[[ EXERCISE DATA open ]]

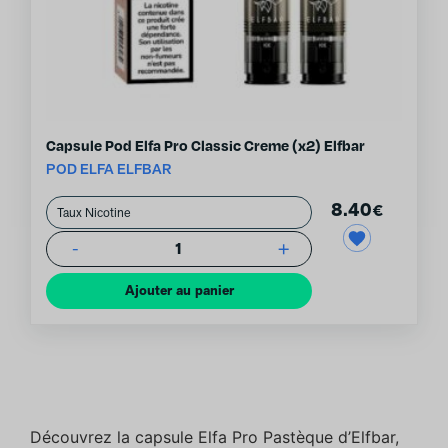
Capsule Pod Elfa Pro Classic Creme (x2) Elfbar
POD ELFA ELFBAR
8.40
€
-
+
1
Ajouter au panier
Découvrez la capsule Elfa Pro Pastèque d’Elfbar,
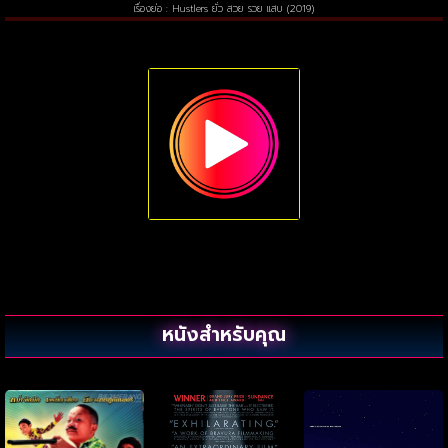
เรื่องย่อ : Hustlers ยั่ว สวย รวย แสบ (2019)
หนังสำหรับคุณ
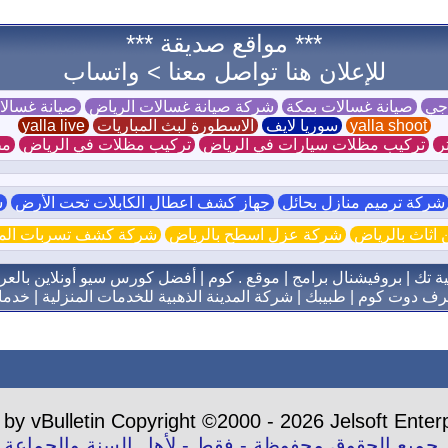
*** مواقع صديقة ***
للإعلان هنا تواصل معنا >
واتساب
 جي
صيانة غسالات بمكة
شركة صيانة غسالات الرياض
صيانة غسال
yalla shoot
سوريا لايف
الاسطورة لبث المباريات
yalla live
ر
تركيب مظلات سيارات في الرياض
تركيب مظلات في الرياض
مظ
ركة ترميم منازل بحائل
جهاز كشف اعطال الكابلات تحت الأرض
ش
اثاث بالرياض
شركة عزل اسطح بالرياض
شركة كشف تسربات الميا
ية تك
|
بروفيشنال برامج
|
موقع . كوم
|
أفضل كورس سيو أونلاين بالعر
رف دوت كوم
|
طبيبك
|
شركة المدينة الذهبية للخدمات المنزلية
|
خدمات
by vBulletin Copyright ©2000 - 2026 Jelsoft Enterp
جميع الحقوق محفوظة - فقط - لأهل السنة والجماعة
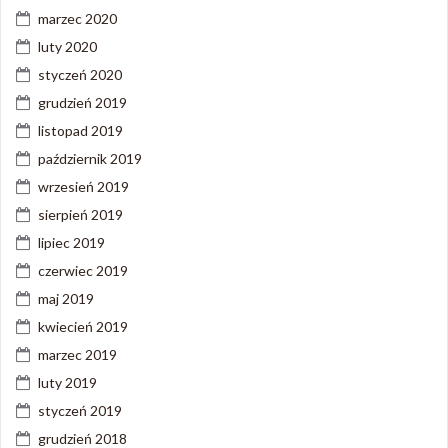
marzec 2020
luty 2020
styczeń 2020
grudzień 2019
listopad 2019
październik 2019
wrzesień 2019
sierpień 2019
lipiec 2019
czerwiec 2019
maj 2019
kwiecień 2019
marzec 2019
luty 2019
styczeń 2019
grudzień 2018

[[ EXERCISE DATA closed ]]
[[ EXERCISE DATA open ]]

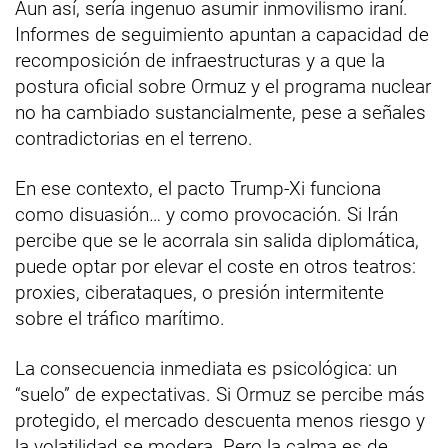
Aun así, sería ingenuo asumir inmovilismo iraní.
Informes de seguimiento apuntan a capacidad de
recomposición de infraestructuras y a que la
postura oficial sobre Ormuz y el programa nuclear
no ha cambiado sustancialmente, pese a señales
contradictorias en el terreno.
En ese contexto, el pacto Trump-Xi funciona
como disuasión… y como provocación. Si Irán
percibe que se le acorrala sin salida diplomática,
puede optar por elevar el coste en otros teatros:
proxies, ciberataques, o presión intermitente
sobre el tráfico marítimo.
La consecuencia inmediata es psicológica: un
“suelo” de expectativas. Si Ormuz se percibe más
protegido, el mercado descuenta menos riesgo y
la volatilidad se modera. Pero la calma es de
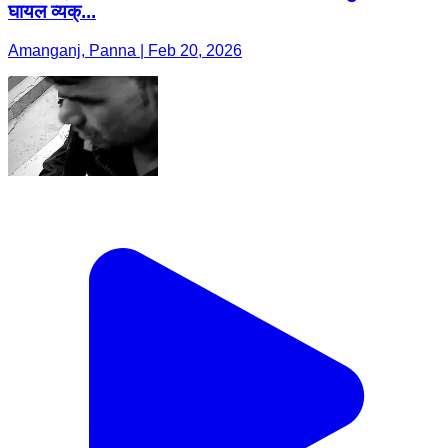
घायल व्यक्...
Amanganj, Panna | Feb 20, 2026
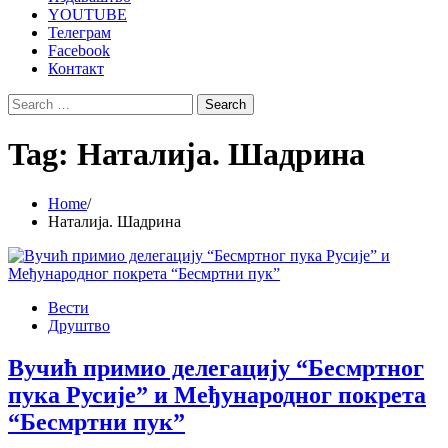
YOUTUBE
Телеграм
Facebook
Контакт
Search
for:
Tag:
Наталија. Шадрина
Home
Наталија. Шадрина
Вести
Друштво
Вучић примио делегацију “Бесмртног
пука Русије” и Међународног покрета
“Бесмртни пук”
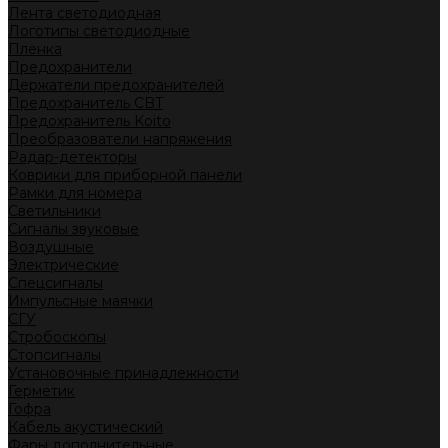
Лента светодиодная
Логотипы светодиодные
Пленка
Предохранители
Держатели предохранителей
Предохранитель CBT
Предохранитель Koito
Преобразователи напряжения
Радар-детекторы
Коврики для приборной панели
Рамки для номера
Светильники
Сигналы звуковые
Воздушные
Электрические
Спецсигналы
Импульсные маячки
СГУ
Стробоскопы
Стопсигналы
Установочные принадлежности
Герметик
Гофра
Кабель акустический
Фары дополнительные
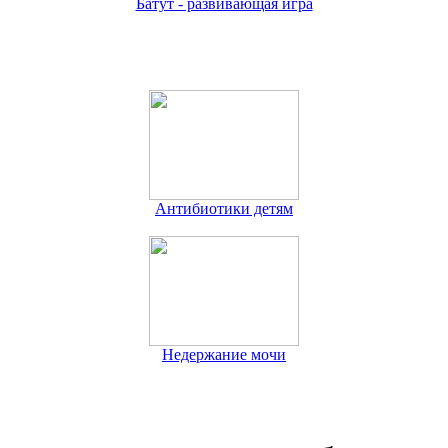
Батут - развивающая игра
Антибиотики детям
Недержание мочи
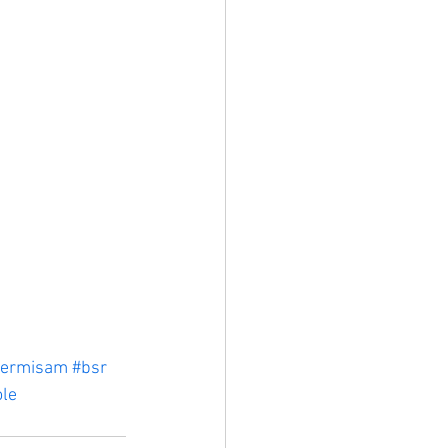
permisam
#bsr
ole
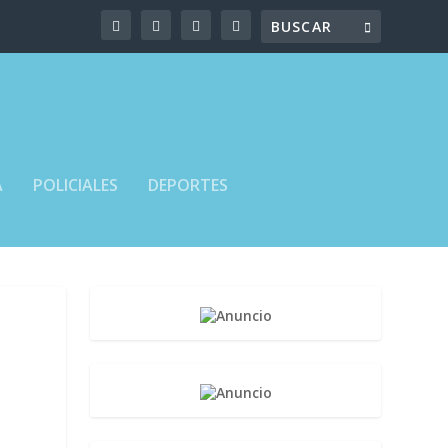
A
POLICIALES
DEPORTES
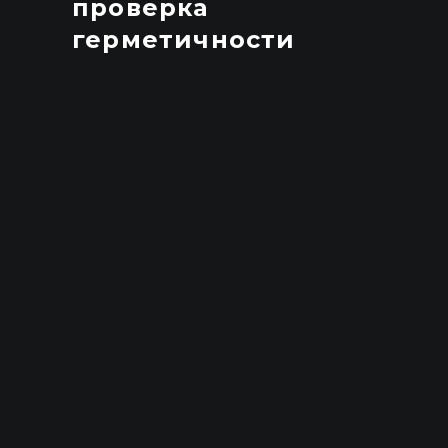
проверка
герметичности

[[ EXERCISE DATA closed ]]
[[ EXERCISE DATA open ]]

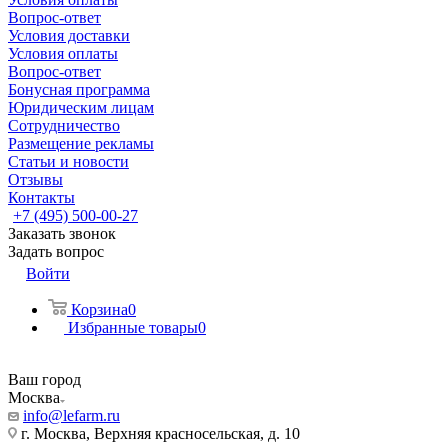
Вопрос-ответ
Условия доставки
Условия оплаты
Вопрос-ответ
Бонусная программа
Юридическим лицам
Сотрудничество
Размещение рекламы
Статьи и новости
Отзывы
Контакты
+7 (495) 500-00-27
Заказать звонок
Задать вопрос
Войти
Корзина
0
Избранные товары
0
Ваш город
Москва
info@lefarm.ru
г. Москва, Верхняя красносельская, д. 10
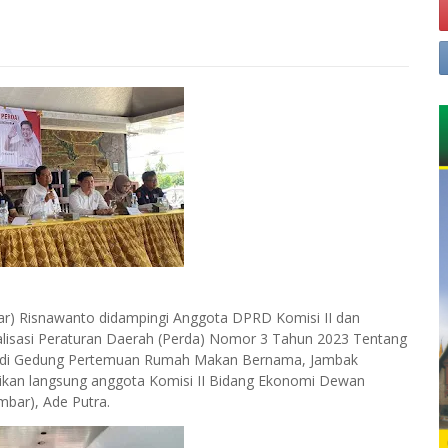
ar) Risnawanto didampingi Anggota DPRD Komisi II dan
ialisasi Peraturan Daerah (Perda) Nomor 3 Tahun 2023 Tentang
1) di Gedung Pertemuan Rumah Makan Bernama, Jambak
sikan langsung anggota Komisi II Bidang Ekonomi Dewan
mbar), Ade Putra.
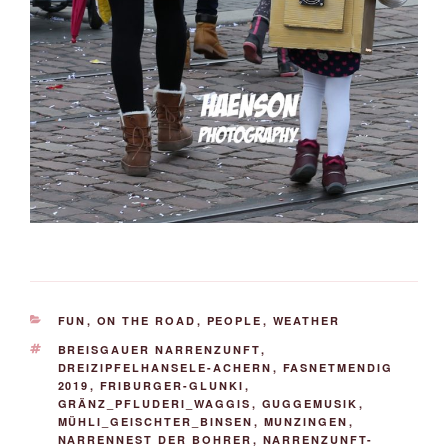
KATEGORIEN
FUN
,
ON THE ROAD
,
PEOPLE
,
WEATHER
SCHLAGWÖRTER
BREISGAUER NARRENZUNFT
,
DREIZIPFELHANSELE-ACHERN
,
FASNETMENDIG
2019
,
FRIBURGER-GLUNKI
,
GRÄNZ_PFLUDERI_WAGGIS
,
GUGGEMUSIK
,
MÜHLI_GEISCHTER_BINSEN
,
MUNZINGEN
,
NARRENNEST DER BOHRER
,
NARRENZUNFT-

[[ EXERCISE DATA closed ]]

> **EXERCISE**:
Give the number of lines in the records that contain the string "NARRENZUNFT", with no other output.

> **ANSWER TO THE EXERCISE**:
2